23. Finally, the transitional arrangements. The Opposition amendment accused the government of "failing to provide measures to reduce the substantial backlog of DoLS assessments", but it appears to believe that introduction of the LPS will in itself be sufficient to achieve this within a reasonable time, with outstanding DoLS applications being simply transferred across to the new system. This is utterly unrealistic. First of all, in the run-up to implementation, throughput of cases is bound to reduce substantially, as time is diverted to setting up new systems and training or retraining, and staff move to new positions. To implement the LPS, knowledge and skills currently the preserve of the BIAs and their immediate managers will need to be shared with a wider workforce, which task is bound to require many BIAs to move into training roles as the existing trainers will not have sufficient capacity. By far the biggest element of this, if the role of care home managers remains as the government envisages, will be training 25,000 of them plus their deputies. In addition, many BIAs are currently self-employed, and as the Impact Assessment assumes fewer AMCPs than BIAs they will inevitably begin to look for alternative work (of which there is no shortage) well in advance of the changeover.
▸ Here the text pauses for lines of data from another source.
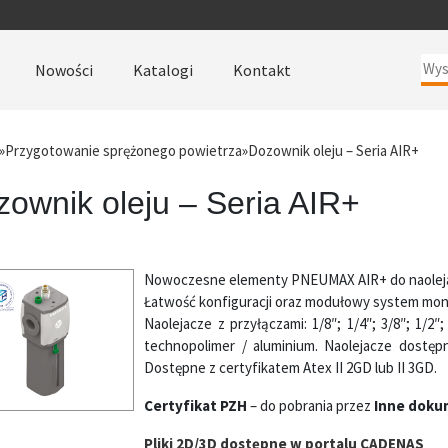
Nowości
Katalogi
Kontakt
»
Przygotowanie sprężonego powietrza
»
Dozownik oleju – Seria AIR+
ownik oleju – Seria AIR+
Nowoczesne elementy PNEUMAX AIR+ do naolejan
Łatwość konfiguracji oraz modułowy system mon
Naolejacze z przyłączami: 1/8″; 1/4″; 3/8″; 1/2
technopolimer / aluminium. Naolejacze dostęp
Dostępne z certyfikatem Atex II 2GD lub II 3GD.
Certyfikat PZH
– do pobrania przez
Inne doku
Pliki 2D/3D dostępne w portalu CADENAS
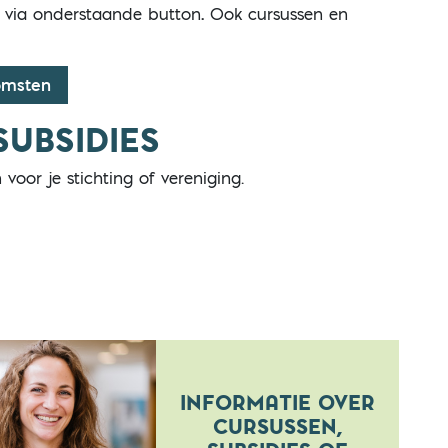
n via onderstaande button
.
Ook cursussen en
omsten
SUBSIDIES
voor je stichting of vereniging.
INFORMATIE OVER
CURSUSSEN,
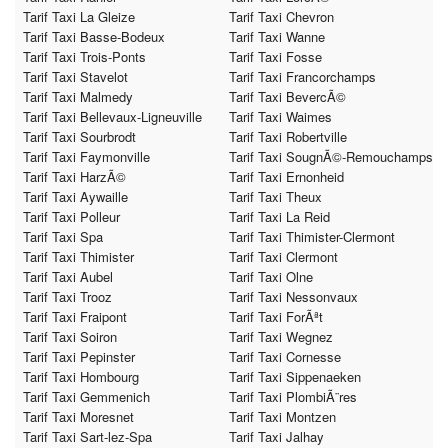
Tarif Taxi La Gleize
Tarif Taxi Chevron
Tarif Taxi Basse-Bodeux
Tarif Taxi Wanne
Tarif Taxi Trois-Ponts
Tarif Taxi Fosse
Tarif Taxi Stavelot
Tarif Taxi Francorchamps
Tarif Taxi Malmedy
Tarif Taxi BevercÃ©
Tarif Taxi Bellevaux-Ligneuville
Tarif Taxi Waimes
Tarif Taxi Sourbrodt
Tarif Taxi Robertville
Tarif Taxi Faymonville
Tarif Taxi SougnÃ©-Remouchamps
Tarif Taxi HarzÃ©
Tarif Taxi Ernonheid
Tarif Taxi Aywaille
Tarif Taxi Theux
Tarif Taxi Polleur
Tarif Taxi La Reid
Tarif Taxi Spa
Tarif Taxi Thimister-Clermont
Tarif Taxi Thimister
Tarif Taxi Clermont
Tarif Taxi Aubel
Tarif Taxi Olne
Tarif Taxi Trooz
Tarif Taxi Nessonvaux
Tarif Taxi Fraipont
Tarif Taxi ForÃªt
Tarif Taxi Soiron
Tarif Taxi Wegnez
Tarif Taxi Pepinster
Tarif Taxi Cornesse
Tarif Taxi Hombourg
Tarif Taxi Sippenaeken
Tarif Taxi Gemmenich
Tarif Taxi PlombiÃ¨res
Tarif Taxi Moresnet
Tarif Taxi Montzen
Tarif Taxi Sart-lez-Spa
Tarif Taxi Jalhay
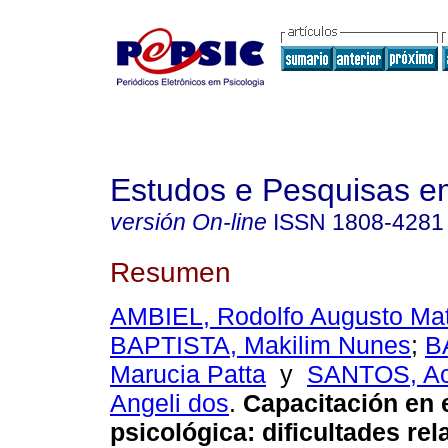
Estudos e Pesquisas e
versión On-line
ISSN
1808-4281
Resumen
AMBIEL, Rodolfo Augusto Ma
BAPTISTA, Makilim Nunes
;
B
Marucia Patta
y
SANTOS, Ac
Angeli dos
.
Capacitación en 
psicológica
:
dificultades re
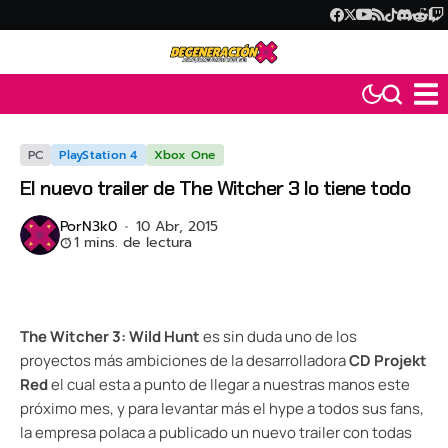
PC
PlayStation 4
Xbox One
El nuevo trailer de The Witcher 3 lo tiene todo
Por
N3k0
10 Abr, 2015
1 mins. de lectura
The Witcher 3: Wild Hunt
es sin duda uno de los
proyectos más ambiciones de la desarrolladora
CD Projekt
Red
el cual esta a punto de llegar a nuestras manos este
próximo mes, y para levantar más el hype a todos sus fans,
la empresa polaca a publicado un nuevo trailer con todas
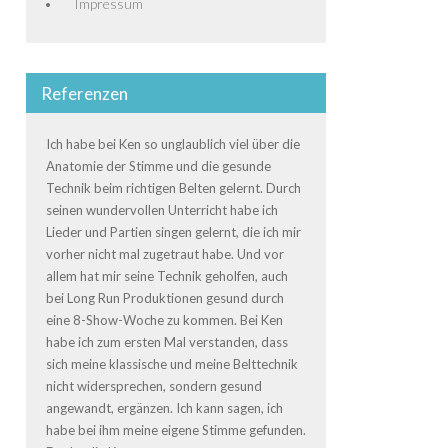
Impressum
Referenzen
Ich habe bei Ken so unglaublich viel über die
Anatomie der Stimme und die gesunde
Technik beim richtigen Belten gelernt. Durch
seinen wundervollen Unterricht habe ich
Lieder und Partien singen gelernt, die ich mir
vorher nicht mal zugetraut habe. Und vor
allem hat mir seine Technik geholfen, auch
bei Long Run Produktionen gesund durch
eine 8-Show-Woche zu kommen. Bei Ken
habe ich zum ersten Mal verstanden, dass
sich meine klassische und meine Belttechnik
nicht widersprechen, sondern gesund
angewandt, ergänzen. Ich kann sagen, ich
habe bei ihm meine eigene Stimme gefunden.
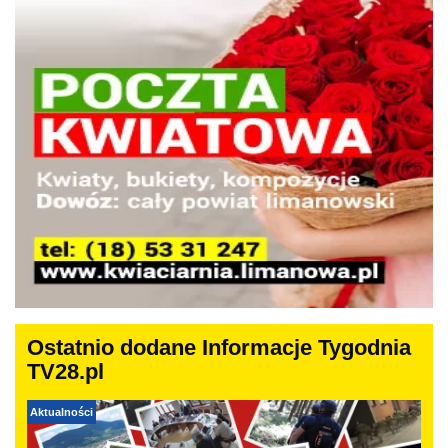
Ostatnio dodane Informacje Tygodnia
TV28.pl
Aktualności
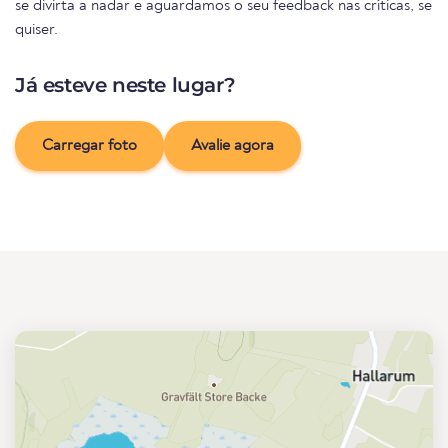
se divirta a nadar e aguardamos o seu feedback nas críticas, se
quiser.
Já esteve neste lugar?
Carregar foto
Avalie agora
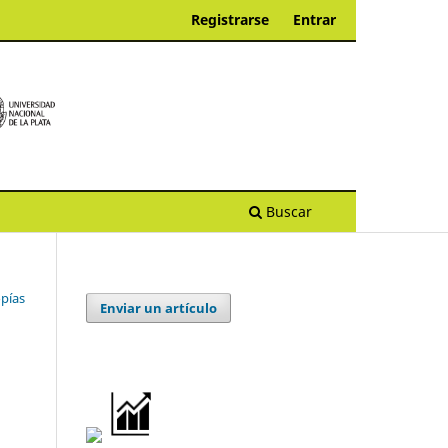
Registrarse
Entrar
Buscar
opías
Enviar un artículo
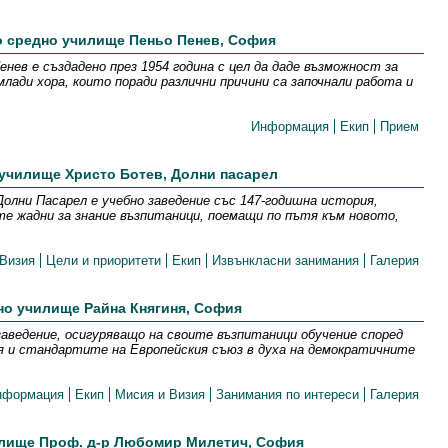
о средно училище Пеньо Пенев, София
нев е създадено през 1954 година с цел да даде възможност за
млади хора, които поради различни причини са започнали работа и
Информация
Екип
Прием
училище Христо Ботев, Долни пасарел
олни Пасарел е учебно заведение със 147-годишна история,
те жадни за знание възпитаници, поемащи по пътя към новото,
Визия
Цели и приоритети
Екип
Извънкласни занимания
Галерия
но училище Райна Княгиня, София
заведение, осигуряващо на своите възпитаници обучение според
я и стандартите на Европейския съюз в духа на демократичните
нформация
Екип
Мисия и Визия
Занимания по интереси
Галерия
илище Проф. д-р Любомир Милетич, София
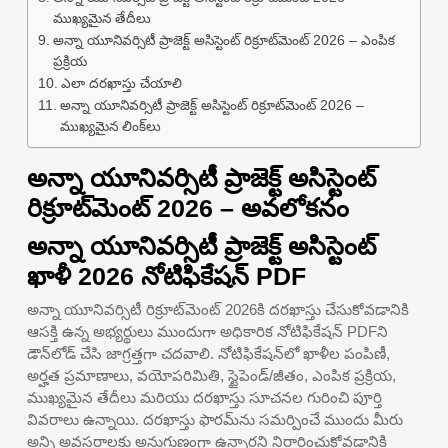
ముఖ్యమైన తేదీలు
అన్నా యూనివర్సిటీ ప్రాజెక్ట్ అసిస్టెంట్ రిక్రూట్‌మెంట్ 2026 – ఎంపిక
ప్రక్రియ
ఎలా దరఖాస్తు చేయాలి
అన్నా యూనివర్సిటీ ప్రాజెక్ట్ అసిస్టెంట్ రిక్రూట్‌మెంట్ 2026 –
ముఖ్యమైన లింక్‌లు
అన్నా యూనివర్సిటీ ప్రాజెక్ట్ అసిస్టెంట్
రిక్రూట్‌మెంట్ 2026 – అవలోకనం
అన్నా యూనివర్సిటీ ప్రాజెక్ట్ అసిస్టెంట్
ఖాళీ 2026 నోటిఫికేషన్ PDF
అన్నా యూనివర్సిటీ రిక్రూట్‌మెంట్ 2026కి దరఖాస్తు చేసుకోవడానికి
ఆసక్తి ఉన్న అభ్యర్థులు ముందుగా అధికారిక నోటిఫికేషన్ PDFని
డౌన్‌లోడ్ చేసి జాగ్రత్తగా చదవాలి. నోటిఫికేషన్‌లో ఖాళీల పంపిణీ,
అర్హత ప్రమాణాలు, వయోపరిమితి, స్టైపెండ్/జీతం, ఎంపిక ప్రక్రియ,
ముఖ్యమైన తేదీలు మరియు దరఖాస్తు సూచనల గురించి పూర్తి
వివరాలు ఉన్నాయి. దరఖాస్తు ఫారమ్‌ను సమర్పించే ముందు మీరు
అన్ని అవసరాలకు అనుగుణంగా ఉన్నారని నిర్ధారించుకోవడానికి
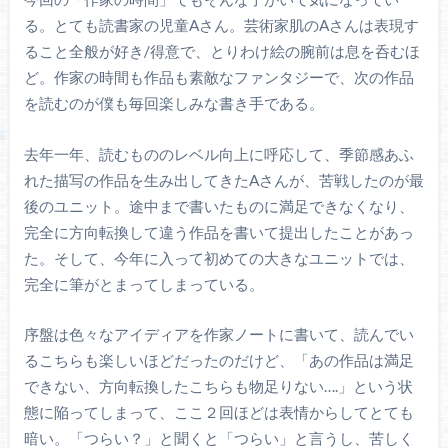
る。とても読書家の児童Aさん。芸術家肌のAさんは表現す
ること全般が好き/得意で、とりわけ絵の腕前は息を呑むほ
ど。作家の時間も作品も素敵なファンタジーで、次の作品
を読むのが僕も毎回楽しみな書き手である。
去年一年、読むもののレベル向上に呼応して、季節感あふ
れた描写の作品を生み出してきたAさんが、苦戦したのが最
後のユニット。途中まで書いたものに満足できなくなり、
完全に方向転換して違う作品を書いて提出したことがあっ
た。そして、今年に入って初めての大きなユニットでは、
完全に筆がとまってしまっている。
序盤は色々なアイディアを作家ノートに書いて、読んでい
るこちらも楽しいほどだったのだけど、「あの作品は満足
できない、方向転換したこちらも物足りない….」という状
態に陥ってしまって、ここ２回ほどは表情からしてとても
暗い。「つらい？」と聞くと「つらい」と言うし、苦しく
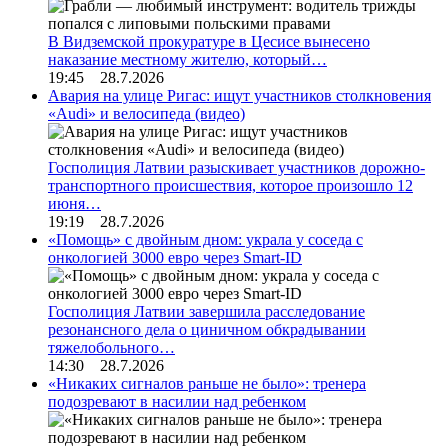
В Видземской прокуратуре в Цесисе вынесено
наказание местному жителю, который…
19:45 28.7.2026
Авария на улице Ригас: ищут участников столкновения
«Audi» и велосипеда (видео)
Госполиция Латвии разыскивает участников дорожно-
транспортного происшествия, которое произошло 12
июня…
19:19 28.7.2026
«Помощь» с двойным дном: украла у соседа с
онкологией 3000 евро через Smart-ID
Госполиция Латвии завершила расследование
резонансного дела о циничном обкрадывании
тяжелобольного…
14:30 28.7.2026
«Никаких сигналов раньше не было»: тренера
подозревают в насилии над ребенком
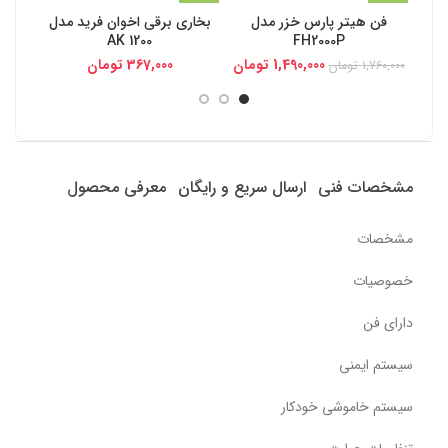
فن هیتر پارس خزر مدل
بخاری برقی اخوان فرید مدل
نر و
FH2000P
AK 1200
مدل T2 
1,490,000
تومان
367,000
تومان
1,760,000
تومان
مشخصات فنی
ارسال سریع و رایگان
معرفی محصول
مشخصات
خصوصیات
دارای فن
سیستم ایمنی
سیستم خاموشی خودکار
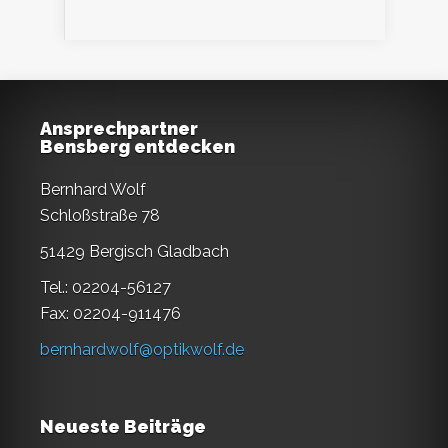
Ansprechpartner
Bensberg entdecken
Bernhard Wolf
Schloßstraße 78
51429 Bergisch Gladbach
Tel.: 02204-56127
Fax: 02204-911476
bernhardwolf@optikwolf.de
Neueste Beiträge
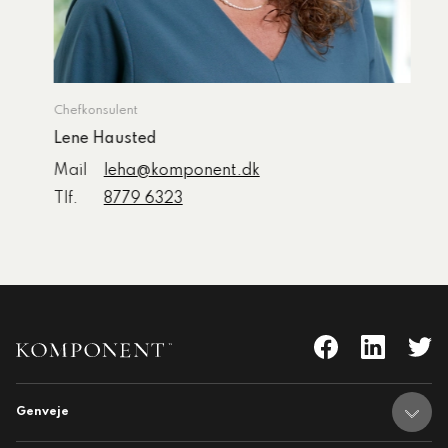
Chefkonsulent
Lene Hausted
Mail
leha@komponent.dk
Tlf.
8779 6323
Genveje
nent
Adresser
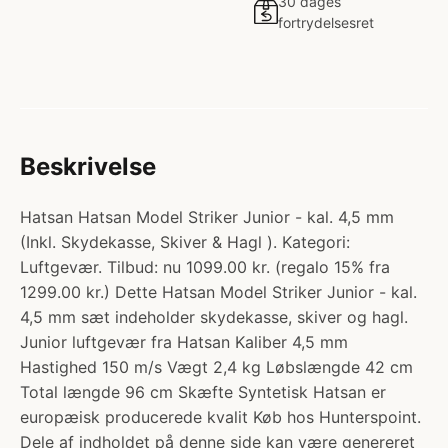
30 dages
fortrydelsesret
Beskrivelse
Hatsan Hatsan Model Striker Junior - kal. 4,5 mm
(Inkl. Skydekasse, Skiver & Hagl ). Kategori:
Luftgevær. Tilbud: nu 1099.00 kr. (regalo 15% fra
1299.00 kr.) Dette Hatsan Model Striker Junior - kal.
4,5 mm sæt indeholder skydekasse, skiver og hagl.
Junior luftgevær fra Hatsan Kaliber 4,5 mm
Hastighed 150 m/s Vægt 2,4 kg Løbslængde 42 cm
Total længde 96 cm Skæfte Syntetisk Hatsan er
europæisk producerede kvalit Køb hos Hunterspoint.
Dele af indholdet på denne side kan være genereret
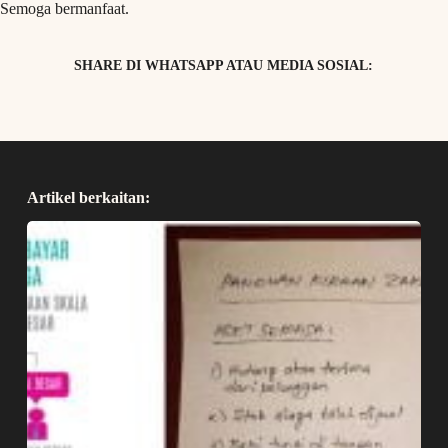
Semoga bermanfaat.
SHARE DI WHATSAPP ATAU MEDIA SOSIAL:
Artikel berkaitan:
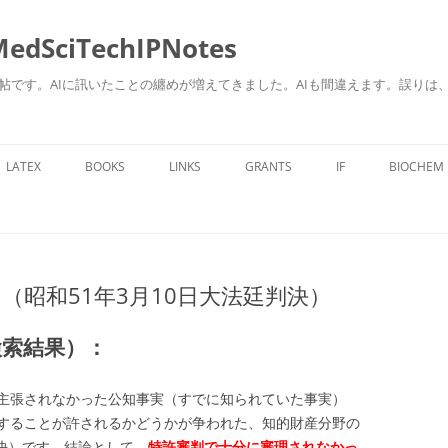
ciTechIPNotes
自身のための勉強帖です。AIに訊いたことの纏めが増えてきました。AIも間違えます。
コ
ン
LATEX
BOOKS
LINKS
GRANTS
IF
BIOCHEM
テ
ン
ツ
へ
ス
キ
ッ
プ
（昭和51年3月10日大法廷判決）
検索結果）：
主張されなかった公知事実（すでに知られていた事実）
することが許されるかどうかが争われた、知的財産分野の
判決）です。結論として、
特許審判で十分に審理されなかっ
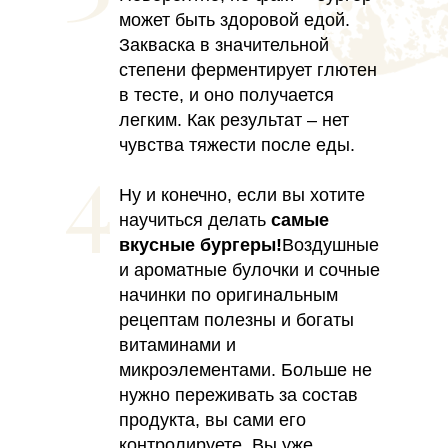
может быть здоровой едой.
Закваска в значительной
степени ферментирует глютен
в тесте, и оно получается
легким. Как результат – нет
чувства тяжести после еды.
Ну и конечно, если вы хотите
научиться делать
самые
вкусные бургеры!
Воздушные
и ароматные булочки и сочные
начинки по оригинальным
рецептам полезны и богаты
витаминами и
микроэлементами. Больше не
нужно переживать за состав
продукта, вы сами его
контролируете. Вы уже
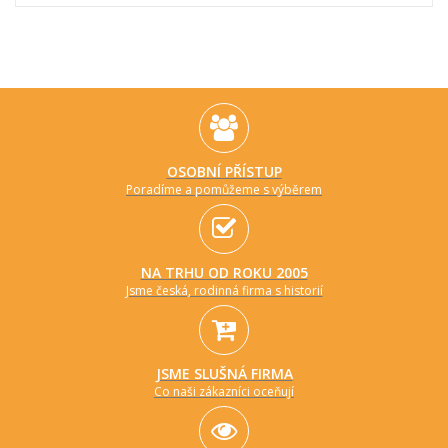
OSOBNÍ PŘÍSTUP
Poradíme a pomůžeme s výběrem
NA TRHU OD ROKU 2005
Jsme česká, rodinná firma s historií
JSME SLUŠNÁ FIRMA
Co naši zákazníci oceňují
24. After the changeover, as with any other new scheme of this nature, the arrangements will take time to "bed in", during which time throughput will be well below the long-term forecast, and the time savings from the option of three-yearly renewals will not begin to take effect until the second year. The new system will also need to begin to absorb the "iceberg" of cases currently outside the scope of DoLS, which ought to be taken to the CoP but in practice rarely are. Again, a major issue will be the part played by the care home managers – if they are unable to acquire or arrange assessments to the necessary standard, the local authorities and CCGs will be forced to deploy their own staff, undermining the resource assumptions behind the scheme.

25 It is inevitable, therefore, that unless pre-emptive action is taken the backlogs will grow further before they begin to decline, and there is a high risk that the new scheme will be overwhelmed by them from the outset. The existing DoLS scheme does not, however, preclude the use of paper-only assessments, and although it would involve some compromise to current assessment standards, urgent consideration should be given to introducing these, at least in cases where there is no objection or other particular ground for face-to-face assessment, as a means of reducing or hopefully eliminating the backlogs before the new arrangements come into force.